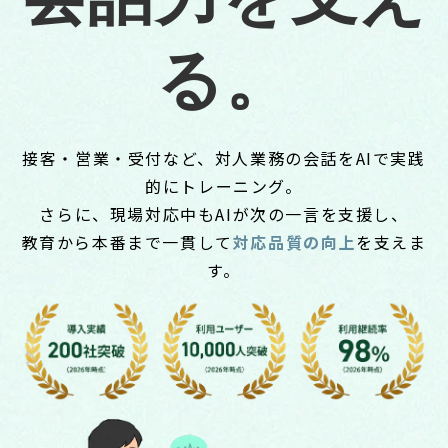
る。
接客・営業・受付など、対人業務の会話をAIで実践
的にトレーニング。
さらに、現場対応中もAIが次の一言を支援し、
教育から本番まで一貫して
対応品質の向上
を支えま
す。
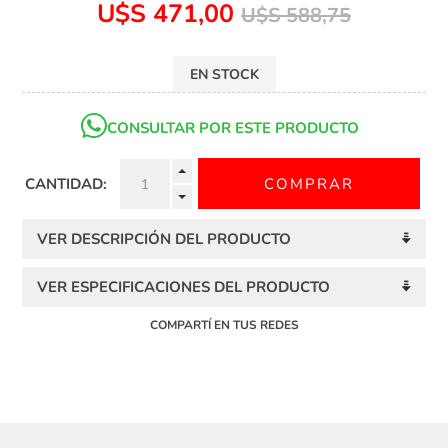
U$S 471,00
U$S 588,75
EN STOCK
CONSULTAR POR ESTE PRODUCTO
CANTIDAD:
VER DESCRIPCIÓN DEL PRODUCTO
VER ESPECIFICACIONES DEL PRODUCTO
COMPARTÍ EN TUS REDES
__________________________________________________
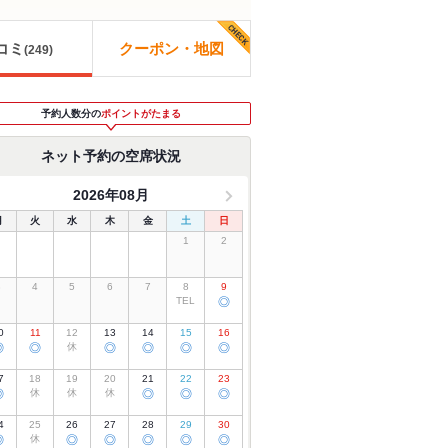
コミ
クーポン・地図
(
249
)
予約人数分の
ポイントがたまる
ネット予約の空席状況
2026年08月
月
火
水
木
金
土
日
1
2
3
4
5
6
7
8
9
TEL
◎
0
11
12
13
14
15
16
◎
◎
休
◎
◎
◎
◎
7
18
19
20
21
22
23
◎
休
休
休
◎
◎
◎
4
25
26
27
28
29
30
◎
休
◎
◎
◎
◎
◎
__________________________________________________
• Problem description: What should come back is an exact copy of the lines above from the line with "接客・営業・受付など、対人業務の会話をAIで実践" to the line with "COMPARTÍ EN TUS REDES", both included, minus the pictures.

• Finished task:
接客・営業・受付など、対人業務の会話をAIで実践
的にトレーニング。
さらに、現場対応中もAIが次の一言を支援し、
教育から本番まで一貫して
対応品質の向上
を支えま
す。
U$S 471,00
U$S 588,75
EN STOCK
CONSULTAR POR ESTE PRODUCTO
CANTIDAD:
VER DESCRIPCIÓN DEL PRODUCTO
VER ESPECIFICACIONES DEL PRODUCTO
COMPARTÍ EN TUS REDES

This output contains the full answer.